Given data Block Start
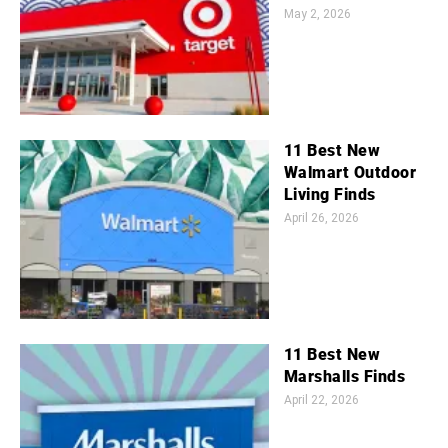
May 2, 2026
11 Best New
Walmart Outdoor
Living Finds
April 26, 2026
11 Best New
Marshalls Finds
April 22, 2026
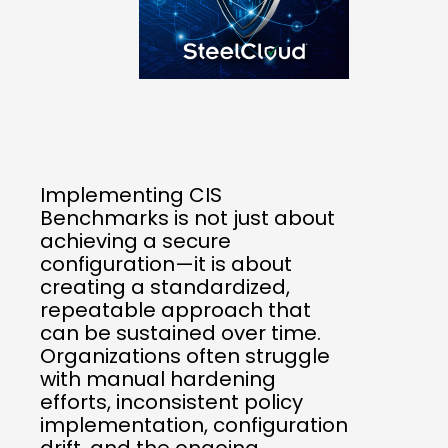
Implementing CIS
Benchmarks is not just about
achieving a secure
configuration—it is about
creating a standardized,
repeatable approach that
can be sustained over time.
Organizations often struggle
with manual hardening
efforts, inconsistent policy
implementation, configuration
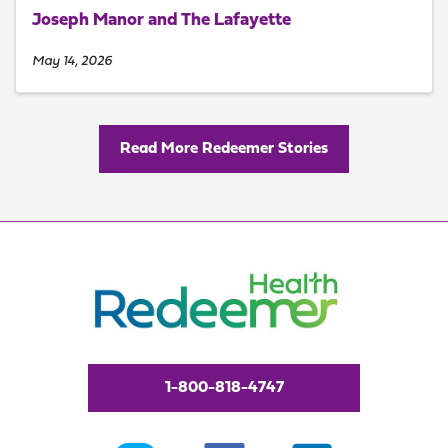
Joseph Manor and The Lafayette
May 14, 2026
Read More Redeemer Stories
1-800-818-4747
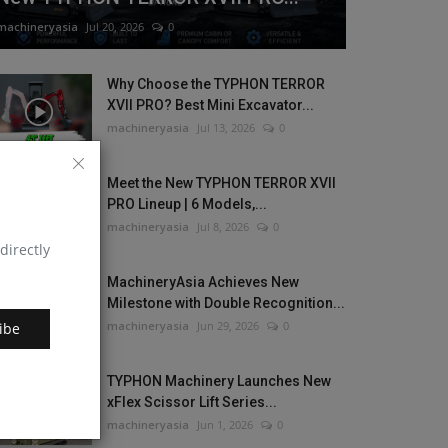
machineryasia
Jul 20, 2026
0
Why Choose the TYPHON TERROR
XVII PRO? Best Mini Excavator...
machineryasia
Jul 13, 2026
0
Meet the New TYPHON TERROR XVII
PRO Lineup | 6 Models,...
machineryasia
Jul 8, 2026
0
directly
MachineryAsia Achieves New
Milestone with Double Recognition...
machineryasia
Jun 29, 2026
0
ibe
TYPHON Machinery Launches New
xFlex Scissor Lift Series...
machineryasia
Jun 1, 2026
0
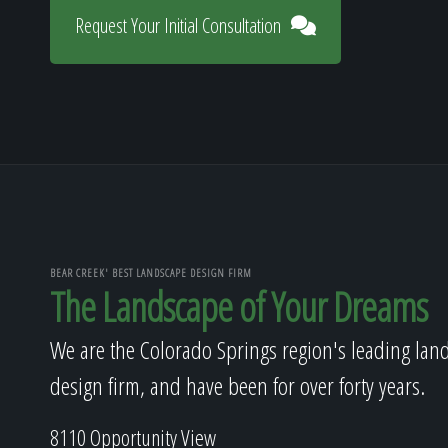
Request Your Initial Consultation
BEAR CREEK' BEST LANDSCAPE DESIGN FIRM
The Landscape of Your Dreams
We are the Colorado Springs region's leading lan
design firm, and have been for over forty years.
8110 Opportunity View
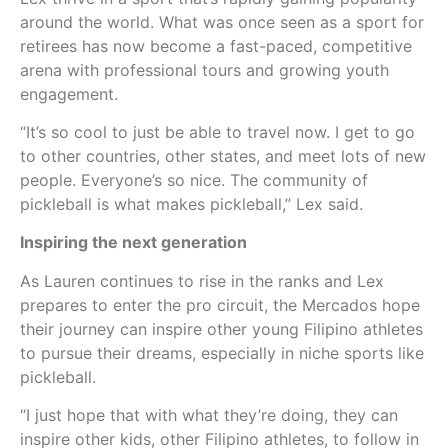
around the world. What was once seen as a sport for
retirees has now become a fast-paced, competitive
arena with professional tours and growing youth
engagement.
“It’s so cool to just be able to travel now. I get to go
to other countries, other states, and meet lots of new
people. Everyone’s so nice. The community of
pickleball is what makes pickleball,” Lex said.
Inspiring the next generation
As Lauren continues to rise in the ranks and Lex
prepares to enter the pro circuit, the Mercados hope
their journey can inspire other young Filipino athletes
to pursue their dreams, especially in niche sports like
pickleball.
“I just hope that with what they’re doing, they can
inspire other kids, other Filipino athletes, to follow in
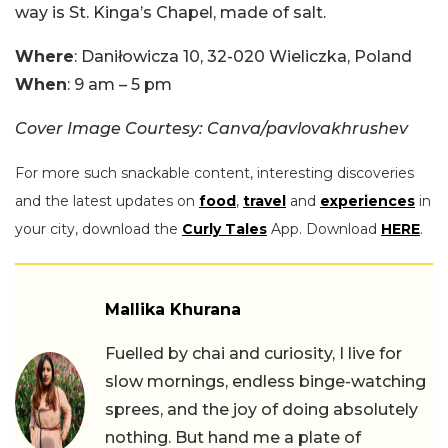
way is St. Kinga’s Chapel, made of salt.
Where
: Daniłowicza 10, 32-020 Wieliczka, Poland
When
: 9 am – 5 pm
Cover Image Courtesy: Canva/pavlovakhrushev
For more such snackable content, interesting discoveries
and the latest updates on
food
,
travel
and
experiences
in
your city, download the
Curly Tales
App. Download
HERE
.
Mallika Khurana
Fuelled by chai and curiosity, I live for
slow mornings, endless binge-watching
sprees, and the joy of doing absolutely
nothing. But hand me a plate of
Given data Block End
→ Problem to work on: Without the pictures, give every line above again exactly.

→ Solution to this problem:
May 2, 2026
11 Best New
Walmart Outdoor
Living Finds
April 26, 2026
11 Best New
Marshalls Finds
April 22, 2026
Implementing CIS
Benchmarks is not just about
achieving a secure
configuration—it is about
creating a standardized,
repeatable approach that
can be sustained over time.
Organizations often struggle
with manual hardening
efforts, inconsistent policy
implementation, configuration
Joseph Manor and The Lafayette
May 14, 2026
Read More Redeemer Stories
1-800-818-4747
machineryasia
Jul 20, 2026
0
Why Choose the TYPHON TERROR
XVII PRO? Best Mini Excavator...
machineryasia
Jul 13, 2026
0
Meet the New TYPHON TERROR XVII
PRO Lineup | 6 Models,...
machineryasia
Jul 8, 2026
0
directly
MachineryAsia Achieves New
Milestone with Double Recognition...
machineryasia
Jun 29, 2026
0
ibe
TYPHON Machinery Launches New
xFlex Scissor Lift Series...
machineryasia
Jun 1, 2026
0
Request Your Initial Consultation
BEAR CREEK' BEST LANDSCAPE DESIGN FIRM
The Landscape of Your Dreams
We are the Colorado Springs region's leading lan
design firm, and have been for over forty years.
8110 Opportunity View
around the world. What was once seen as a sport for
retirees has now become a fast-paced, competitive
arena with professional tours and growing youth
engagement.
“It’s so cool to just be able to travel now. I get to go
to other countries, other states, and meet lots of new
people. Everyone’s so nice. The community of
pickleball is what makes pickleball,” Lex said.
Inspiring the next generation
As Lauren continues to rise in the ranks and Lex
prepares to enter the pro circuit, the Mercados hope
their journey can inspire other young Filipino athletes
to pursue their dreams, especially in niche sports like
pickleball.
“I just hope that with what they’re doing, they can
inspire other kids, other Filipino athletes, to follow in
way is St. Kinga’s Chapel, made of salt.
Where
: Daniłowicza 10, 32-020 Wieliczka, Poland
When
: 9 am – 5 pm
Cover Image Courtesy: Canva/pavlovakhrushev
For more such snackable content, interesting discoveries
and the latest updates on
food
,
travel
and
experiences
in
your city, download the
Curly Tales
App. Download
HERE
.
Mallika Khurana
Fuelled by chai and curiosity, I live for
slow mornings, endless binge-watching
sprees, and the joy of doing absolutely
nothing. But hand me a plate of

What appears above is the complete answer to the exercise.